Is Water Vapor a Greenhouse Gas?

With much attention given to humans’ climate-warming carbon dioxide (CO2) emissions, you might be surprised to learn that CO2 is not the most prevalent greenhouse gas affecting the Earth’s temperature. Rather, water vapor (H2O) is the most abundant greenhouse gas. Although water vapor is not directly produced by human activity, it significantly contributes significantly to the greenhouse effect.
Water’s Role in Supporting Climate Change
Water vapor contributes for about half of the greenhouse effect keeping heat from the sun inside our atmosphere. It is arguably the most important greenhouse gas in the climate system due to its relatively high concentrations.
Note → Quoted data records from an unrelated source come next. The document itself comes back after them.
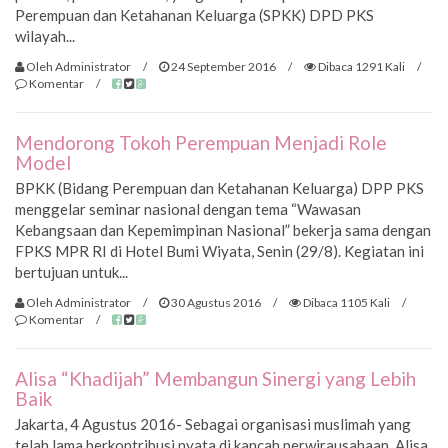
Perempuan dan Ketahanan Keluarga (SPKK) DPD PKS
wilayah...
Oleh Administrator
/
24 September 2016
/
Dibaca 1291 Kali
/
Komentar
/
Mendorong Tokoh Perempuan Menjadi Role
Model
BPKK (Bidang Perempuan dan Ketahanan Keluarga) DPP PKS
menggelar seminar nasional dengan tema “Wawasan
Kebangsaan dan Kepemimpinan Nasional” bekerja sama dengan
FPKS MPR RI di Hotel Bumi Wiyata, Senin (29/8). Kegiatan ini
bertujuan untuk...
Oleh Administrator
/
30 Agustus 2016
/
Dibaca 1105 Kali
/
Komentar
/
Alisa “Khadijah” Membangun Sinergi yang Lebih
Baik
Jakarta, 4 Agustus 2016- Sebagai organisasi muslimah yang
telah lama berkontribusi nyata di kancah perwirausahaan, Alisa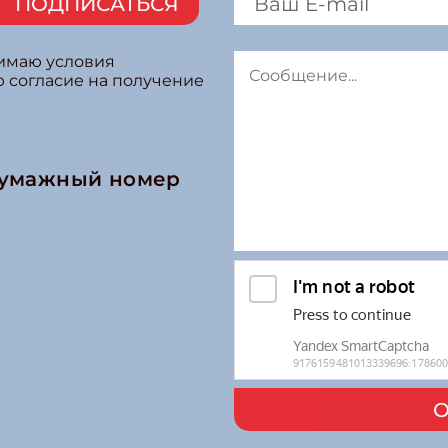
ПОДПИСАТЬСЯ
нимаю условия
ю согласие на получение
бумажный номер
О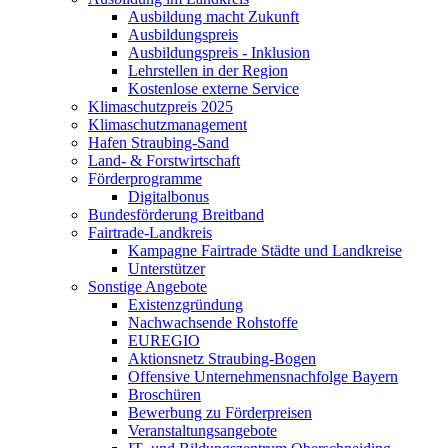
Ausbildung macht Zukunft
Ausbildungspreis
Ausbildungspreis - Inklusion
Lehrstellen in der Region
Kostenlose externe Service
Klimaschutzpreis 2025
Klimaschutzmanagement
Hafen Straubing-Sand
Land- & Forstwirtschaft
Förderprogramme
Digitalbonus
Bundesförderung Breitband
Fairtrade-Landkreis
Kampagne Fairtrade Städte und Landkreise
Unterstützer
Sonstige Angebote
Existenzgründung
Nachwachsende Rohstoffe
EUREGIO
Aktionsnetz Straubing-Bogen
Offensive Unternehmensnachfolge Bayern
Broschüren
Bewerbung zu Förderpreisen
Veranstaltungsangebote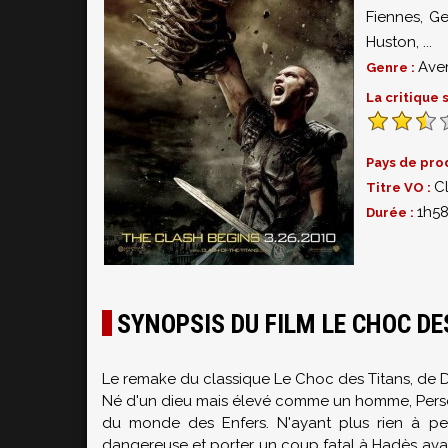
Fiennes
,
Ge
Huston
,
...
Ave
Genre :
La critique
Pays de pro
Cl
Titre VO :
1h5
Durée :
SYNOPSIS DU FILM LE CHOC DE
Le remake du classique Le Choc des Titans, de 
Né d'un dieu mais élevé comme un homme, Persée
du monde des Enfers. N'ayant plus rien à per
dangereuse et porter un coup fatal à Hadès avan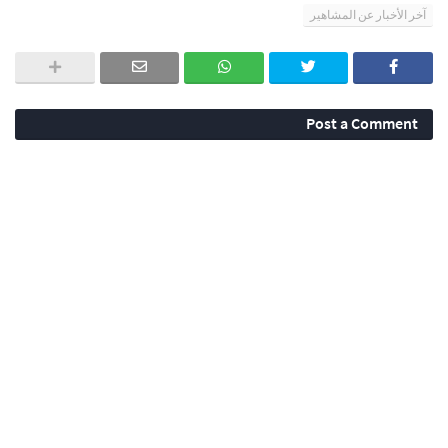
آخر الأخبار عن المشاهير
Post a Comment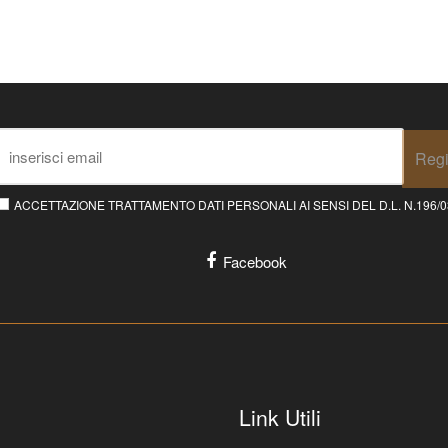
Regi
ACCETTAZIONE TRATTAMENTO DATI PERSONALI AI SENSI DEL D.L. N.196/03 E
Facebook
Link Utili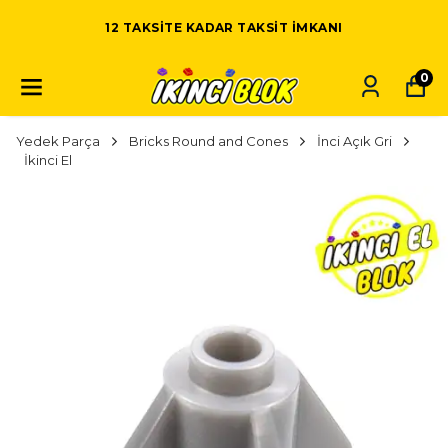
12 TAKSITE KADAR TAKSIT IMKANI
0
Yedek Parça
Bricks Round and Cones
İnci Açık Gri
İkinci El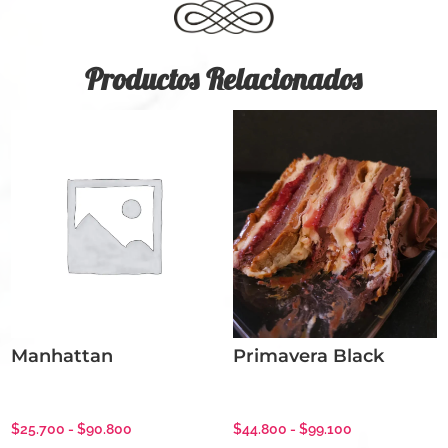
Productos Relacionados
Manhattan
Primavera Black
Rango
Rango
$
25.700
-
$
90.800
$
44.800
-
$
99.100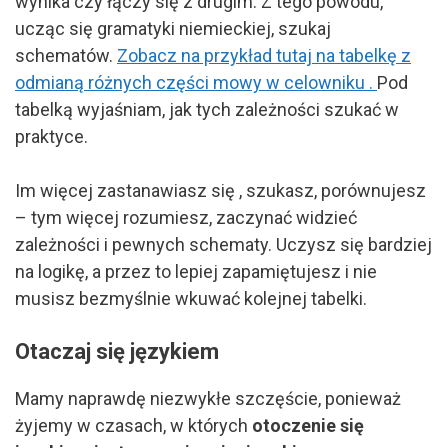
wynika czy łączy się z drugim. Z tego powodu,
ucząc się gramatyki niemieckiej, szukaj
schematów.
Zobacz na przykład tutaj na tabelkę z
odmianą różnych części mowy w celowniku
.
Pod
tabelką wyjaśniam, jak tych zależności szukać w
praktyce.
Im więcej zastanawiasz się , szukasz, porównujesz
– tym więcej rozumiesz, zaczynać widzieć
zależności i pewnych schematy. Uczysz się bardziej
na logikę, a przez to lepiej zapamiętujesz i nie
musisz bezmyślnie wkuwać kolejnej tabelki.
Otaczaj się językiem
Mamy naprawdę niezwykłe szczęście, ponieważ
żyjemy w czasach, w których
otoczenie się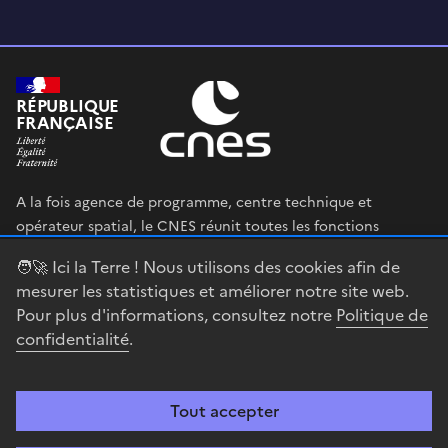
RÉPUBLIQUE
FRANÇAISE
A la fois agence de programme, centre technique et
opérateur spatial, le CNES réunit toutes les fonctions
permettant au gouvernement français de définir et mettre
🧑‍🚀 Ici la Terre ! Nous utilisons des cookies afin de
en œuvre sa stratégie spatiale.
mesurer les statistiques et améliorer notre site web.
Pour plus d'informations, consultez notre
Politique de
legifrance.gouv.fr
gouvernement.fr
confidentialité
.
service-public.fr
data.gouv.fr
Tout accepter
Accessibilité : partiellement conforme
Mentions légales
Politique de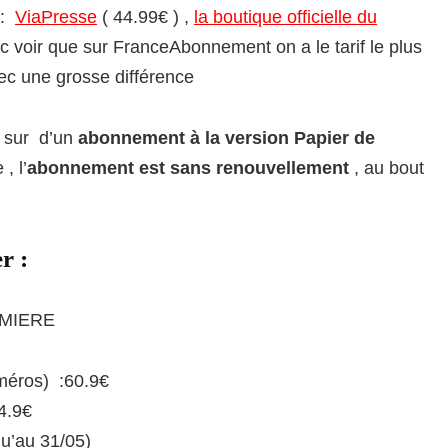
 :
ViaPresse
( 44.99€ ) ,
la boutique officielle du
voir que sur FranceAbonnement on a le tarif le plus
c une grosse différence
n sur d’un
abonnement à la version Papier de
, l’
abonnement est sans renouvellement
, au bout
r :
REMIERE
méros) :60.9€
4.9€
qu’au 31/05)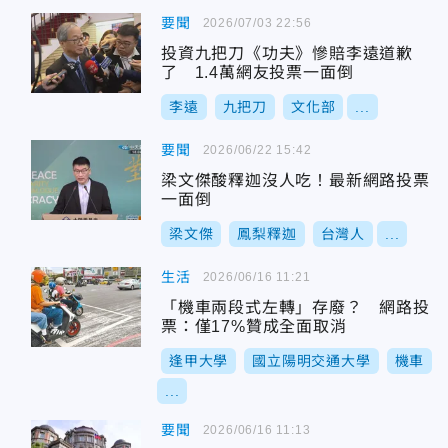
要聞
2026/07/03 22:56
投資九把刀《功夫》慘賠李遠道歉
了 1.4萬網友投票一面倒
李遠
九把刀
文化部
...
要聞
2026/06/22 15:42
梁文傑酸釋迦沒人吃！最新網路投票
一面倒
梁文傑
鳳梨釋迦
台灣人
...
生活
2026/06/16 11:21
「機車兩段式左轉」存廢？ 網路投
票：僅17%贊成全面取消
逢甲大學
國立陽明交通大學
機車
...
要聞
2026/06/16 11:13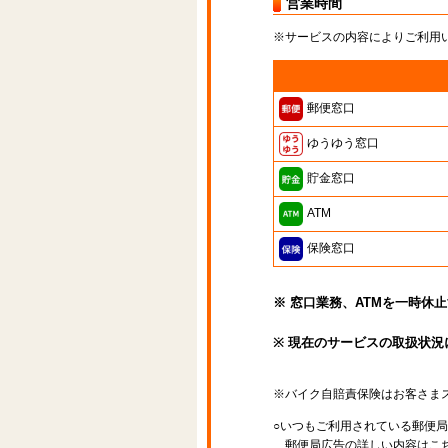
営業時間
※サービスの内容によりご利用
郵便窓口
ゆうゆう窓口
貯金窓口
ATM
保険窓口
※ 窓口業務、ATMを一時休
※ 現在のサービスの取扱状況
※バイク自賠責保険はお客さま
○いつもご利用されている郵便
郵便局広告の詳しい内容はこち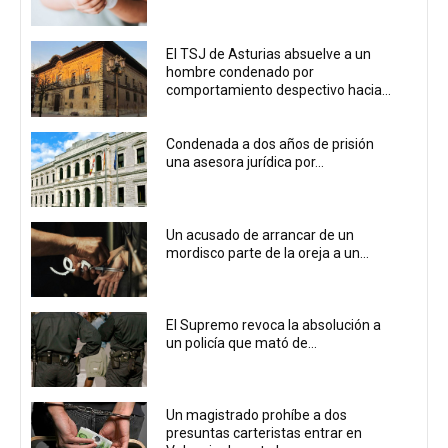
El TSJ de Asturias absuelve a un
hombre condenado por
comportamiento despectivo hacia...
Condenada a dos años de prisión
una asesora jurídica por...
Un acusado de arrancar de un
mordisco parte de la oreja a un...
El Supremo revoca la absolución a
un policía que mató de...
Un magistrado prohíbe a dos
presuntas carteristas entrar en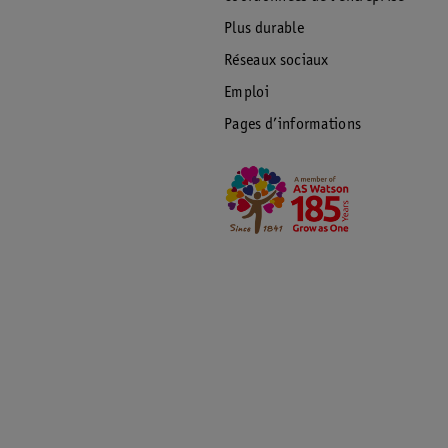
Plus durable
Réseaux sociaux
Emploi
Pages d’informations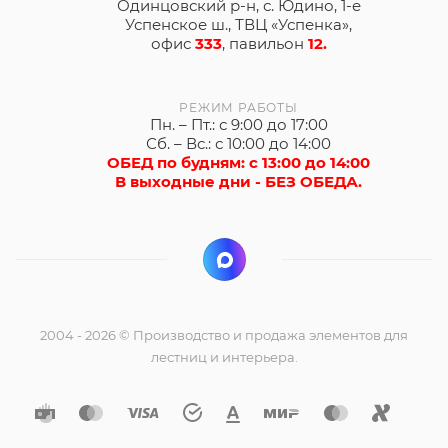
Одинцовский р-н, с. Юдино, 1-е
Успенское ш., ТВЦ «Успенка»,
офис
333
, павильон
12.
РЕЖИМ РАБОТЫ
Пн. – Пт.: с 9:00 до 17:00
Сб. – Вс.: с 10:00 до 14:00
ОБЕД по будням: с 13:00 до 14:00
В выходные дни - БЕЗ ОБЕДА.
2004 - 2026 © Производство и продажа элементов для
лестниц и интерьера.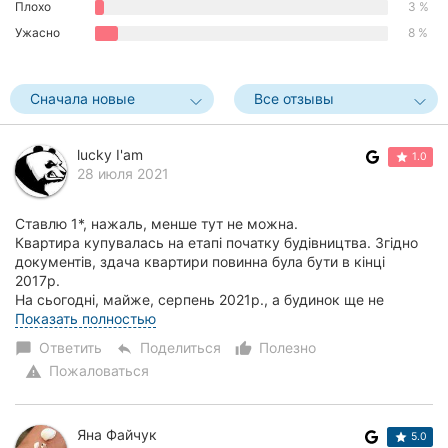
Плохо
3 %
Херсон
Ужасно
8 %
Полтава
Сначала новые
Все отзывы
Чернигов
Черкассы
lucky I'am
1.0
28 июля 2021
Черновцы
Ставлю 1*, нажаль, менше тут не можна.
Сумы
Квартира купувалась на етапі початку будівництва. Згідно
документів, здача квартири повинна була бути в кінці
Ивано-
2017р.
Франковск
На сьогодні, майже, серпень 2021р., а будинок ще не
зданий, не передане право власності на нер...
Показать полностью
Луцк
Ответить
Поделиться
Полезно
chat_bubble
reply
thumb_up_alt
Пожаловаться
warning
Ужгород
Карпаты
Яна Файчук
5.0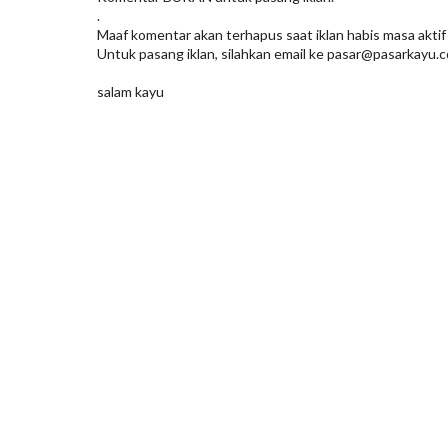
.
Maaf komentar akan terhapus saat iklan habis masa aktif
Untuk pasang iklan, silahkan email ke pasar@pasarkayu.c
salam kayu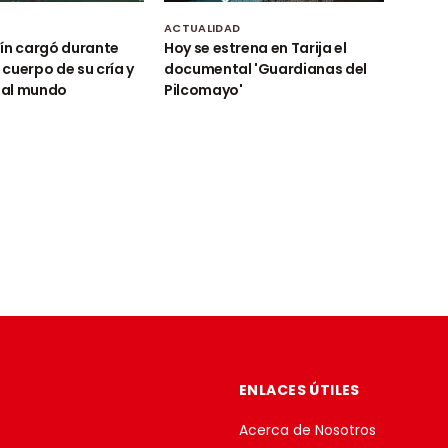
D
ACTUALIDAD
ín cargó durante
Hoy se estrena en Tarija el
l cuerpo de su cría y
documental 'Guardianas del
al mundo
Pilcomayo'
ENLACES ÚTILES
Acerca de Nosotros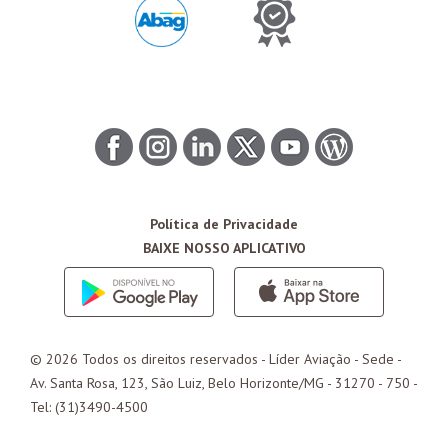
Política de Privacidade
BAIXE NOSSO APLICATIVO
© 2026 Todos os direitos reservados - Líder Aviação -
Sede
-
Av. Santa Rosa, 123, São Luiz, Belo Horizonte/
MG
- 31270 - 750 -
Tel: (31)3490-4500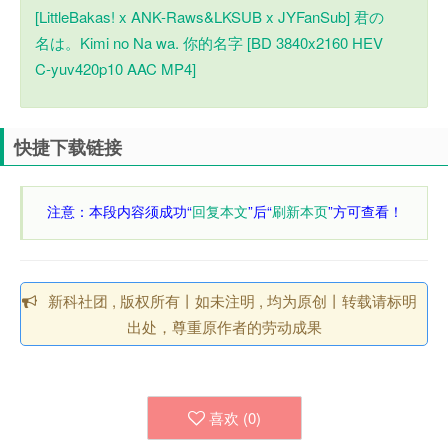
[LittleBakas!
x
ANK-Raws&LKSUB
x
JYFanSub]
君の
名は。Ki
mi no Na wa. 你的名字 [BD 3840
x
2160 HEV
C-yuv420p10 AAC MP4]
快捷下载链接
注意：本段内容须成功“
回复本文
”后“
刷新本页
”方可查看！
新科社团 , 版权所有丨如未注明 , 均为原创丨转载请标明
出处，尊重原作者的劳动成果
喜欢 (
0
)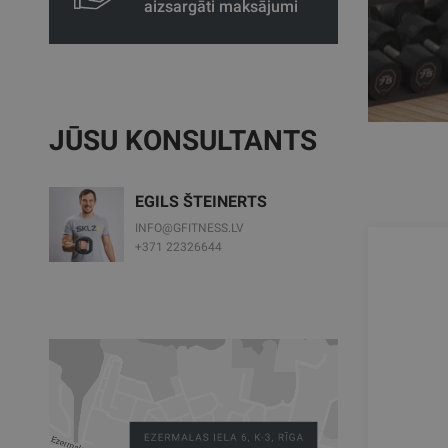
aizsargāti maksājumi
JŪSU KONSULTANTS
EGILS ŠTEINERTS
INFO@GFITNESS.LV
+371 22326644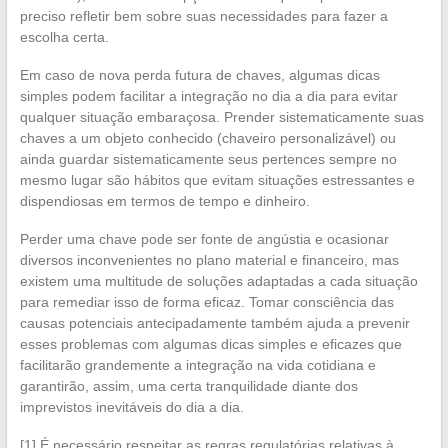
preciso refletir bem sobre suas necessidades para fazer a
escolha certa.
Em caso de nova perda futura de chaves, algumas dicas
simples podem facilitar a integração no dia a dia para evitar
qualquer situação embaraçosa. Prender sistematicamente suas
chaves a um objeto conhecido (chaveiro personalizável) ou
ainda guardar sistematicamente seus pertences sempre no
mesmo lugar são hábitos que evitam situações estressantes e
dispendiosas em termos de tempo e dinheiro.
Perder uma chave pode ser fonte de angústia e ocasionar
diversos inconvenientes no plano material e financeiro, mas
existem uma multitude de soluções adaptadas a cada situação
para remediar isso de forma eficaz. Tomar consciência das
causas potenciais antecipadamente também ajuda a prevenir
esses problemas com algumas dicas simples e eficazes que
facilitarão grandemente a integração na vida cotidiana e
garantirão, assim, uma certa tranquilidade diante dos
imprevistos inevitáveis do dia a dia.
[1] É necessário respeitar as regras regulatórias relativas à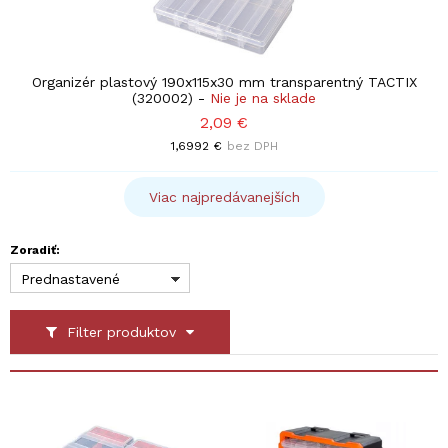
Organizér plastový 190x115x30 mm transparentný TACTIX
(320002)
-
Nie je na sklade
2,09 €
1,6992 €
bez DPH
Viac najpredávanejších
Zoradiť:
Prednastavené
Filter produktov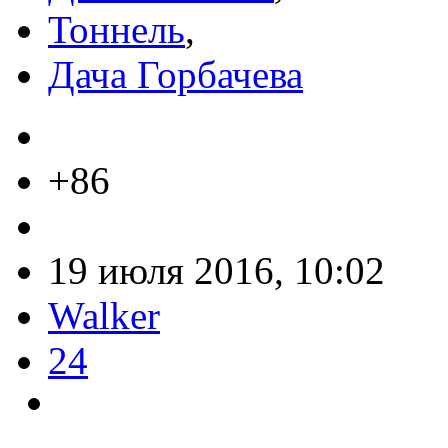
Тоннель
,
Дача Горбачева
+86
19 июля 2016, 10:02
Walker
24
For perspective, CO2 makes up about 420 parts per million of our atmosphere—0.04%, whereas water vapor may vary from almost nothing to as much as 3% of a volume of air.
How Is Water Vapor Different from Other Greenhouse Gases?
Unlike other greenhouse gases like CO2, methane, and nitrous oxide, water vapor is not always a gas when in the atmosphere. Depending on the temperature, water can turn from a gas, liquid, or solid. In other words, water is condensable; it does not accumulate in the atmosphere because it can transform into rain, snow, and ice.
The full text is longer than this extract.